# Task goal
Report the tally of lines in the material below that have the string "Done", with no other output.
(Data supplied begins)
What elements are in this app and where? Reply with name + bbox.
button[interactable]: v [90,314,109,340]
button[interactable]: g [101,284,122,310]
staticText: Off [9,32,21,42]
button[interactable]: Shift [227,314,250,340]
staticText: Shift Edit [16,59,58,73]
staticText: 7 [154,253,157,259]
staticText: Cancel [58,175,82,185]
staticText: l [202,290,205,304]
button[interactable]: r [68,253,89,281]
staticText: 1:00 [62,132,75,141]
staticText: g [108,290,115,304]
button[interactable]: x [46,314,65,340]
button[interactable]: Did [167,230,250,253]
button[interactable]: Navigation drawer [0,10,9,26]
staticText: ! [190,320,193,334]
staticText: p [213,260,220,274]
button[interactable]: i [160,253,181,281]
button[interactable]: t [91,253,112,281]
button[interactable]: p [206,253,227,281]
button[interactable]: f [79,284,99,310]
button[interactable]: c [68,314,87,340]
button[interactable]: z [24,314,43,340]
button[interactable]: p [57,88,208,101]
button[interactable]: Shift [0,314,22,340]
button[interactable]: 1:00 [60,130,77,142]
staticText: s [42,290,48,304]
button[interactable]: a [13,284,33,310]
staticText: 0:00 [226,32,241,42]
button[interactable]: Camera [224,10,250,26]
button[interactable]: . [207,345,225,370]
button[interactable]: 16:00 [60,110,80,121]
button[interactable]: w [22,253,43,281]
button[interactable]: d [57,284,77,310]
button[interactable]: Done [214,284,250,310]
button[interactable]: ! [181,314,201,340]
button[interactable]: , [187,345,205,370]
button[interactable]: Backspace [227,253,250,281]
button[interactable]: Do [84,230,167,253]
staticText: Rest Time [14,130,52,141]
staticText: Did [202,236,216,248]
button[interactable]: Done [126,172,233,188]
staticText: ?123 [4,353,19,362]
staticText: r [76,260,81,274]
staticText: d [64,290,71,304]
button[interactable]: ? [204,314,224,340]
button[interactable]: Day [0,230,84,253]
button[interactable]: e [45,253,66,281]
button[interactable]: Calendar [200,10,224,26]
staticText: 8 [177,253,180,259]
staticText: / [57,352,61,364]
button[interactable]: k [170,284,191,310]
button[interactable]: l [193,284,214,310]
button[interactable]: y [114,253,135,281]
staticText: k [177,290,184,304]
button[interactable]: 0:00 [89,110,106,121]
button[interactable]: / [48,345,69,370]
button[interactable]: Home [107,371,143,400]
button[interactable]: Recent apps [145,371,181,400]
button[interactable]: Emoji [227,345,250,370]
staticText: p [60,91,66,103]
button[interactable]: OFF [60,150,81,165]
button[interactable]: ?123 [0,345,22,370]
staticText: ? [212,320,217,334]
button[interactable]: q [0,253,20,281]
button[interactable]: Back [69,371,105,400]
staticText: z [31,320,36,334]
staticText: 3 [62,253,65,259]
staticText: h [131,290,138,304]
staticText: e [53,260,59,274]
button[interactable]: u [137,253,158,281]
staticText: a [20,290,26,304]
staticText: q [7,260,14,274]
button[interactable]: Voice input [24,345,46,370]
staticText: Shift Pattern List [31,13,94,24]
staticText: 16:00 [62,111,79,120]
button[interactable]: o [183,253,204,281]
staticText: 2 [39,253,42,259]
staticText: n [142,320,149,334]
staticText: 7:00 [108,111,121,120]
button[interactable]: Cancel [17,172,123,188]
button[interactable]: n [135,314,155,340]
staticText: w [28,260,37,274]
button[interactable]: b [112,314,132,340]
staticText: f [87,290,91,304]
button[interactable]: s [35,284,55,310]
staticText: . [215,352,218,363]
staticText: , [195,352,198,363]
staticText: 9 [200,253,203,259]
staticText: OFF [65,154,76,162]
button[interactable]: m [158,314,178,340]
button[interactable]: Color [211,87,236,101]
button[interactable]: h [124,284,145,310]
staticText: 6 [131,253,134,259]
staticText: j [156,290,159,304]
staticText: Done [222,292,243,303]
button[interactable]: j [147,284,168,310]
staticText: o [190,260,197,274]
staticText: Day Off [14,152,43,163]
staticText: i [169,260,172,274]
(Data supplied ends)
# Output
3